- **Task directions**
Out of the records below, copy all lines in which the word "Henderson" occurs.

START Data to process

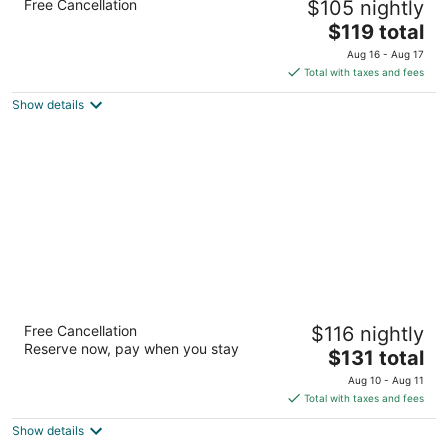
Free Cancellation
$105 nightly
Henderson by IHG
2.5
The
$119 total
out
price
441 Astaire Drive Henderson NV
Aug 16 - Aug 17
of
is
Total with taxes and fees
5
$119
Show details
total
per
night
TownePlace Suites by Marriott Las Vegas
Free Cancellation
$116 nightly
Henderson
Reserve now, pay when you stay
3
The
$131 total
out
price
1471 Paseo Verde Pkwy Henderson NV
Aug 10 - Aug 11
of
is
Total with taxes and fees
5
$131
Show details
total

END Data to process

- **Task answer**
Henderson by IHG
441 Astaire Drive Henderson NV
Henderson
1471 Paseo Verde Pkwy Henderson NV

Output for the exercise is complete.